The solution then prioritizes and filters alerts to reduce noise and make it easier for operators to field them. It can also integrate with security orchestration, automation, and response (SOAR) tools to enable the execution of scripted responses or automation routines known as playbooks that can speed up the detection and mitigation of an attack.

Remediation

In a world where the number of threats is growing, security teams must be able to react to them as quickly as possible. To do this, they need visibility into all activities in their network. It is what EDR (endpoint detection and response) technology aims to provide.

An EDR system will monitor each network endpoint (PCs, servers, printers, and IoT devices) for indications of a possible danger. Machine learning also correlates multiple events to help defenders understand how one incident could lead to another. It helps defenders triage, prioritize, and act on suspicious activity.

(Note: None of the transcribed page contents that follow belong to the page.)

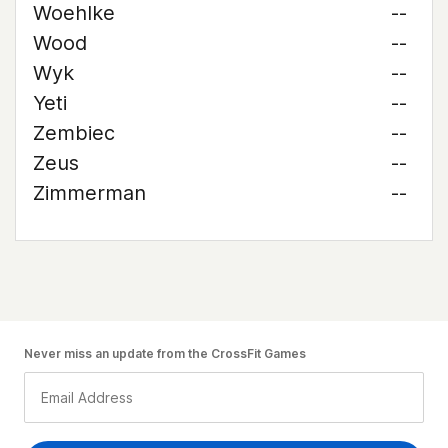
Woehlke
--
Wood
--
Wyk
--
Yeti
--
Zembiec
--
Zeus
--
Zimmerman
--
Never miss an update from the CrossFit Games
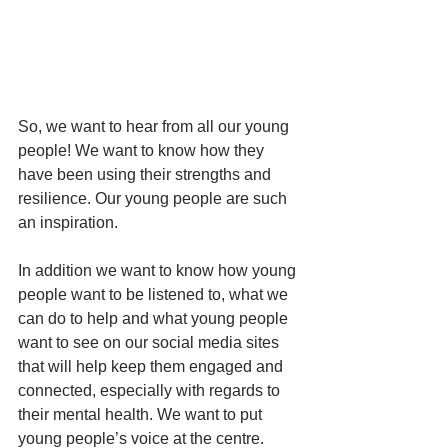
So, we want to hear from all our young 
people! We want to know how they 
have been using their strengths and 
resilience. Our young people are such 
an inspiration. 
In addition we want to know how young 
people want to be listened to, what we 
can do to help and what young people 
want to see on our social media sites 
that will help keep them engaged and 
connected, especially with regards to 
their mental health. We want to put 
young people’s voice at the centre. 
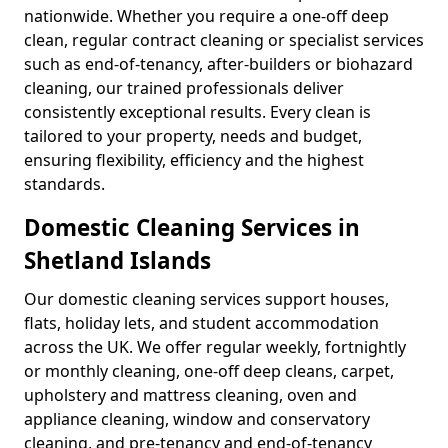
nationwide. Whether you require a one-off deep
clean, regular contract cleaning or specialist services
such as end-of-tenancy, after-builders or biohazard
cleaning, our trained professionals deliver
consistently exceptional results. Every clean is
tailored to your property, needs and budget,
ensuring flexibility, efficiency and the highest
standards.
Domestic Cleaning Services in
Shetland Islands
Our domestic cleaning services support houses,
flats, holiday lets, and student accommodation
across the UK. We offer regular weekly, fortnightly
or monthly cleaning, one-off deep cleans, carpet,
upholstery and mattress cleaning, oven and
appliance cleaning, window and conservatory
cleaning, and pre-tenancy and end-of-tenancy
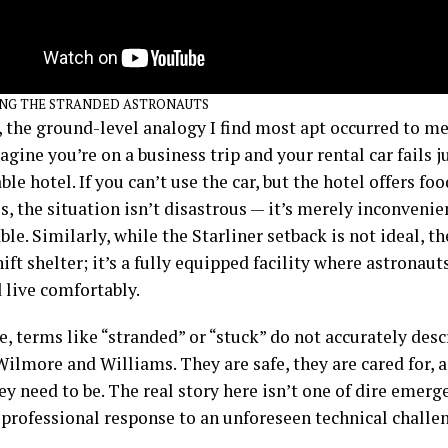
NG THE STRANDED ASTRONAUTS
 the ground-level analogy I find most apt occurred to me
gine you’re on a business trip and your rental car fails j
le hotel. If you can’t use the car, but the hotel offers fo
, the situation isn’t disastrous — it’s merely inconvenie
e. Similarly, while the Starliner setback is not ideal, t
ft shelter; it’s a fully equipped facility where astronaut
 live comfortably.
, terms like “stranded” or “stuck” do not accurately desc
Wilmore and Williams. They are safe, they are cared for, 
y need to be. The real story here isn’t one of dire emerg
 professional response to an unforeseen technical challe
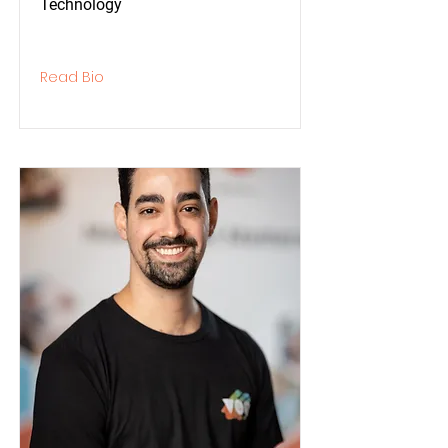
Technology
Read Bio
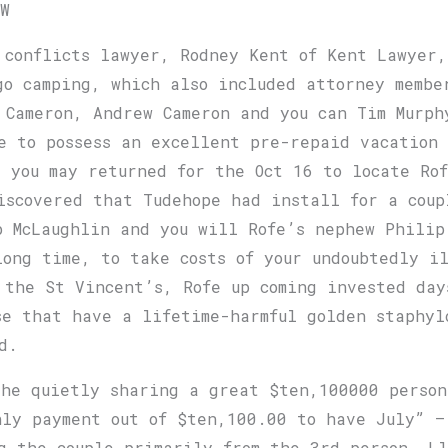
OW
 conflicts lawyer, Rodney Kent of Kent Lawyer,
go camping, which also included attorney membe
b Cameron, Andrew Cameron and you can Tim Murp
e to possess an excellent pre-repaid vacation
d you may returned for the Oct 16 to locate Ro
iscovered that Tudehope had install for a coup
b McLaughlin and you will Rofe’s nephew Philip
long time, to take costs of your undoubtedly i
 the St Vincent’s, Rofe up coming invested day
se that have a lifetime-harmful golden staphyl
d.
he quietly sharing a great $ten,100000 person
hly payment out of $ten,100.00 to have July” —
g the couple primarily from the 3rd person, Ll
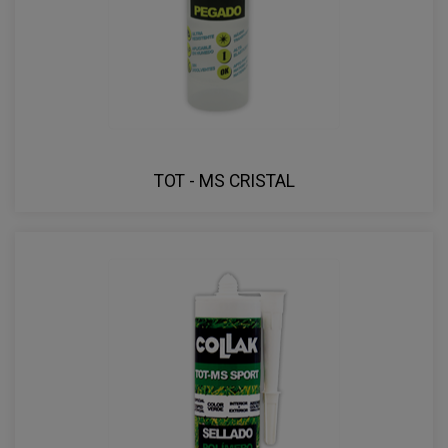
TOT - MS CRISTAL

EDR can also help identify how a particular threat got into the network. For example, suppose a file snuck through the perimeter by exploiting a known vulnerability. In that case, it’s important to know how this attack happened so that the problem can be fixed before it happens again.

EDR can do this by combining telemetry from each device with information from the company’s other security tools. It gives defenders the full picture of all activity on their network so they can take action quickly, even before a threat reaches a dangerous point in its lifespan. This type of visibility is also key for enabling security teams to eliminate compromised files by identifying and removing their entire lifecycle.